Just so we’re clear:
2023 - 20.6%
2019 - 17.6%
2018 - 9.5%
Not only is the vaccination rate higher than 2019 (a notably severe season), this higher vaccination rate is occurring in a season experts state is no more severe than recent years.
(One aside worth mentioning here: the lower vaccination rate in 2018 is a hangover from the significant drop-off in vaccination rates after 2010 in Western Australia, when a flu vaccine caused a notable rise in febrile convulsions and some deaths. This affected WA more than other states due to an aggressive vaccination drive in that state. The vaccine in question was eventually entirely withdrawn from the market).
Another Small Problem
There is not a “single thing” different to pre-pandemic years, and it’s quite astounding that Bowen would make such an obviously wrong statement.
Her peers writing in The Conversation a few months prior are able to articulate additional key differences when they write: “Community immunity will be less than in pre-COVID times. That’s because of fewer influenza infections during COVID restrictions plus lower influenza vaccine uptake in recent years” (my emphasis).
In fact when you review US reporting of their winter flu surge late last year, reporting largely focuses on how lockdowns and reduction in exposure would be expected to fuel a bigger flu season, with hardly any talking about vaccine coverage as a major issue (and it is interesting to note that many US states have much higher childhood vaccination rates than Australia, and still experienced surges in cases).
One example of the US mainstream media analysis comes from “NBC News in Flu, RSV, other viruses surging in young kids, catching doctors 'off guard'“
On top of the reduction in exposure, we must also consider the unknown long-term effects of Covid, and mRNA injections on the immune systems of the population at large.
Facts Don’t Matter
When media and industry are focused on nudging the behaviour of a population, based on a fervent belief in an industry product that varies wildly in efficacy by the industry’s own admissions, facts really don’t matter.
Bowen can wrongly assert both that the childhood vaccination rate is lower this year than in pre-pandemic years, and that this rate is the only thing differing between this year and pre-pandemic years.

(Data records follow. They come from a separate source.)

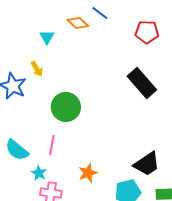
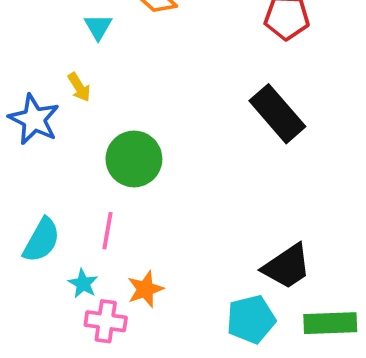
cyan semicircle: (17, 150) -> (42, 240), turned -100
orange star: (88, 173) -> (145, 289), moved

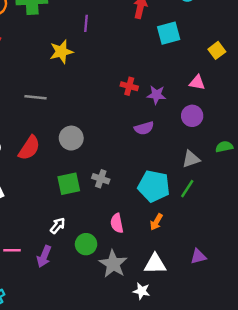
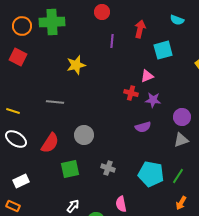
purple line: (86, 23) -> (112, 41), moved
pink triangle: (197, 83) -> (147, 76), moved, turned -32
gray triangle: (191, 159) -> (181, 140), moved
green square: (69, 184) -> (70, 169), moved
orange arrow: (156, 222) -> (181, 203), moved

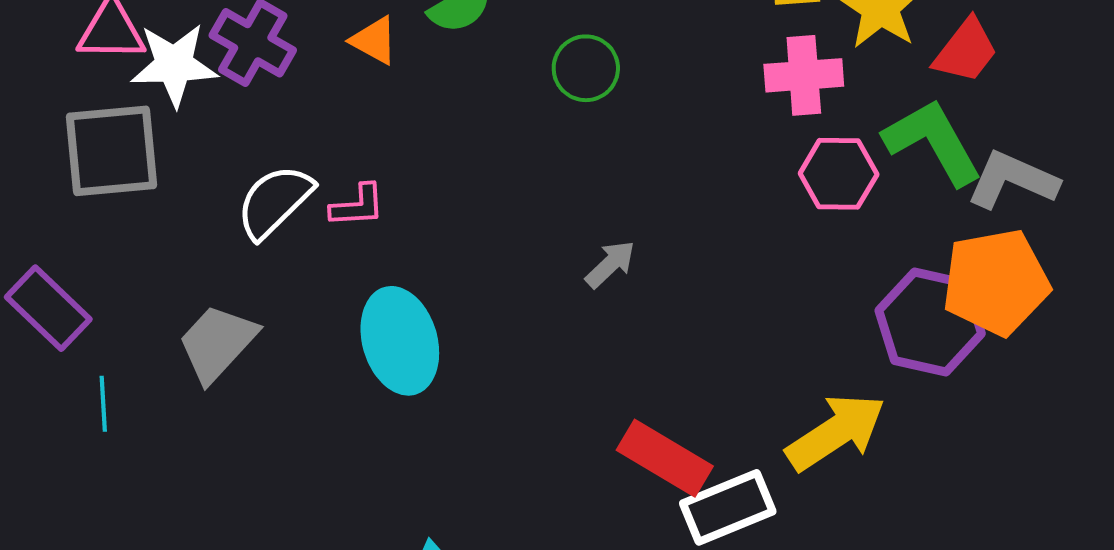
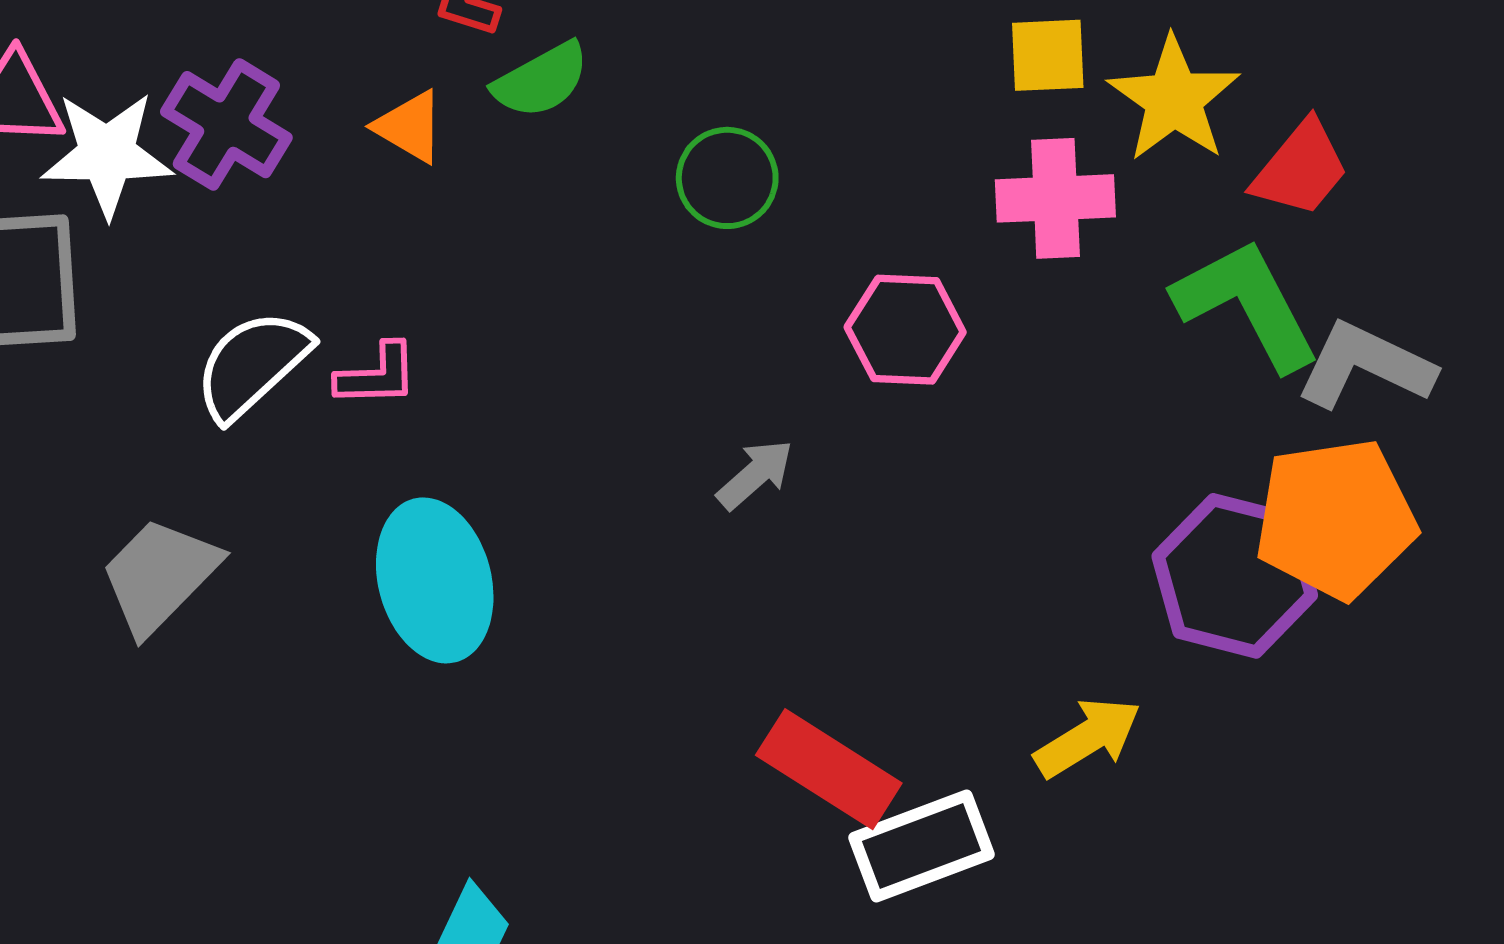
pink hexagon: (839, 174) -> (905, 330), moved
yellow arrow: (836, 432) -> (1088, 738), size x0.7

In leveraging these incorrect statistics, she also feels completely free to assert that correlation most certainly does equal causation – a curious privilege seemingly reserved only for discussion on industry products, and otherwise strenuously refuted in any other context (as it should be).
Logic Doesn’t Matter
Industry claims on efficacy are the perfect unfalsifiable fallacy. If a flu year is bad even with reasonable vaccination rates, it will always be because the vaccine wasn’t well-matched to the strain. If it’s bad with low vaccination rates, it’s because of insufficient use of product. If it’s a mild season, it will naturally be because of the efficacy of the product.
Hard Data Doesn’t Matter
While every figure even loosely connected to the industry is utterly convinced of the stunning efficacy of these products, we still find ourselves in a situation where long-running studies conclude the data just isn’t that convincing: “Why have three long-running Cochrane Reviews on influenza vaccines been stabilised?
FluBub
In the original article quoting Bowen from The Conversation, entitled “Heard of ‘kindy flu’? There’s no such thing. But kids are at risk this flu season for one simple reason.”, she is joined by Christopher Blyth, who is currently involved in a vaccine trial called FluBub to give babies under 6 months an adult dose of a flu vaccine.

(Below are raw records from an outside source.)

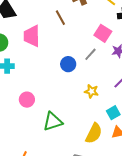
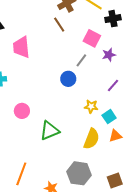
brown line: (60, 18) -> (59, 25), moved
blue circle: (68, 64) -> (68, 79), moved
yellow star: (91, 91) -> (91, 106), moved

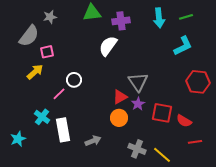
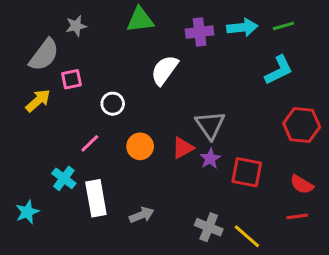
cyan arrow: (159, 18) -> (242, 27), turned -90
purple cross: (121, 21) -> (200, 32), moved
yellow arrow: (35, 72) -> (38, 101), moved
white circle: (74, 80) -> (113, 104), moved
orange circle: (119, 118) -> (140, 146), moved
red semicircle: (184, 121) -> (302, 184), moved

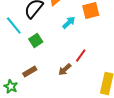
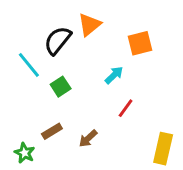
cyan arrow: (69, 22) -> (114, 75), moved
brown arrow: (65, 70) -> (88, 139), moved

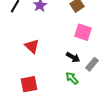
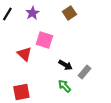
pink square: (83, 32) -> (44, 40), moved

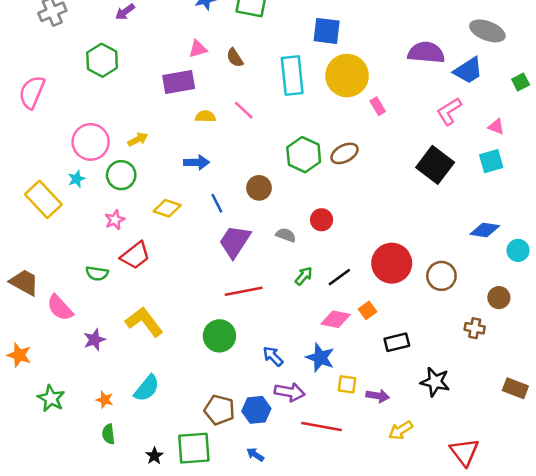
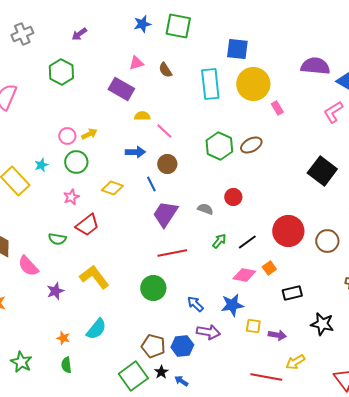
purple rectangle: (179, 82) -> (121, 89), turned 40
pink line: (244, 110) -> (164, 131), moved
pink circle: (91, 142) -> (67, 136), moved, size x0.6
black square: (435, 165) -> (322, 171), moved
brown circle: (259, 188) -> (167, 164), moved
blue star: (320, 358) -> (232, 305), turned -30
green star: (51, 398) -> (21, 362), moved
red line: (322, 426) -> (266, 377), moved
green square: (194, 448) -> (133, 376), turned -32
black star: (154, 456) -> (161, 372), moved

According to a 7 News report “Two-months-old babies to receive flu jab in new Aussie trial”, he hopes to recruit 160 children across WA and South Australia over the next 2 years.
Considering how self-evidently wrong Blythe and Bowen’s analysis is in their Conversation piece, one wonders at what point exactly passionate advocacy for an intervention completely gives way to a fanaticism untethered to reason.
Does injecting 2-month old babies with adult doses of a flu vaccine sound reasonable?